#### Data to examine:
+++++

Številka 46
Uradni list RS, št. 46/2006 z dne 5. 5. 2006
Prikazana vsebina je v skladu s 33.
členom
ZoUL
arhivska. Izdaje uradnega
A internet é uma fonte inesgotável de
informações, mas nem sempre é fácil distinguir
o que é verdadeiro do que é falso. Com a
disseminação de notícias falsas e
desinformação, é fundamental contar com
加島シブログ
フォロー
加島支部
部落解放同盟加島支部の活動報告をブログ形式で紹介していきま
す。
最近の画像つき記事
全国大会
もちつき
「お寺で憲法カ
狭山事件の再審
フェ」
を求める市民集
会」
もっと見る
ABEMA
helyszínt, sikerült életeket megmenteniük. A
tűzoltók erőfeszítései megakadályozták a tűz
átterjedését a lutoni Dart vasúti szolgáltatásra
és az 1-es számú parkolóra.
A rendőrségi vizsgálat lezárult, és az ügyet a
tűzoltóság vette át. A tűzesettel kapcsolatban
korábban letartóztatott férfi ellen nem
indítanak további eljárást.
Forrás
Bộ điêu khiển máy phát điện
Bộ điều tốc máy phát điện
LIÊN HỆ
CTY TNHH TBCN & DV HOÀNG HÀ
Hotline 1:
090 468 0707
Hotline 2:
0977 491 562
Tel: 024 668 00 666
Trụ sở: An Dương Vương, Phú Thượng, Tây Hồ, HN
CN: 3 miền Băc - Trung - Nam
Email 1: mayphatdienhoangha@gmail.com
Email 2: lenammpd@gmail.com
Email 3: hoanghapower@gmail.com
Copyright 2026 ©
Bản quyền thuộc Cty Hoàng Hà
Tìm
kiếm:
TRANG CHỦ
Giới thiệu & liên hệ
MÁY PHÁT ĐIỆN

+++++

#### Activity:
Go through the listing and transcribe all of it exactly.

#### Task output:
Številka 46
Uradni list RS, št. 46/2006 z dne 5. 5. 2006
Prikazana vsebina je v skladu s 33.
členom
ZoUL
arhivska. Izdaje uradnega
A internet é uma fonte inesgotável de
informações, mas nem sempre é fácil distinguir
o que é verdadeiro do que é falso. Com a
disseminação de notícias falsas e
desinformação, é fundamental contar com
加島シブログ
フォロー
加島支部
部落解放同盟加島支部の活動報告をブログ形式で紹介していきま
す。
最近の画像つき記事
全国大会
もちつき
「お寺で憲法カ
狭山事件の再審
フェ」
を求める市民集
会」
もっと見る
ABEMA
helyszínt, sikerült életeket megmenteniük. A
tűzoltók erőfeszítései megakadályozták a tűz
átterjedését a lutoni Dart vasúti szolgáltatásra
és az 1-es számú parkolóra.
A rendőrségi vizsgálat lezárult, és az ügyet a
tűzoltóság vette át. A tűzesettel kapcsolatban
korábban letartóztatott férfi ellen nem
indítanak további eljárást.
Forrás
Bộ điêu khiển máy phát điện
Bộ điều tốc máy phát điện
LIÊN HỆ
CTY TNHH TBCN & DV HOÀNG HÀ
Hotline 1:
090 468 0707
Hotline 2:
0977 491 562
Tel: 024 668 00 666
Trụ sở: An Dương Vương, Phú Thượng, Tây Hồ, HN
CN: 3 miền Băc - Trung - Nam
Email 1: mayphatdienhoangha@gmail.com
Email 2: lenammpd@gmail.com
Email 3: hoanghapower@gmail.com
Copyright 2026 ©
Bản quyền thuộc Cty Hoàng Hà
Tìm
kiếm:
TRANG CHỦ
Giới thiệu & liên hệ
MÁY PHÁT ĐIỆN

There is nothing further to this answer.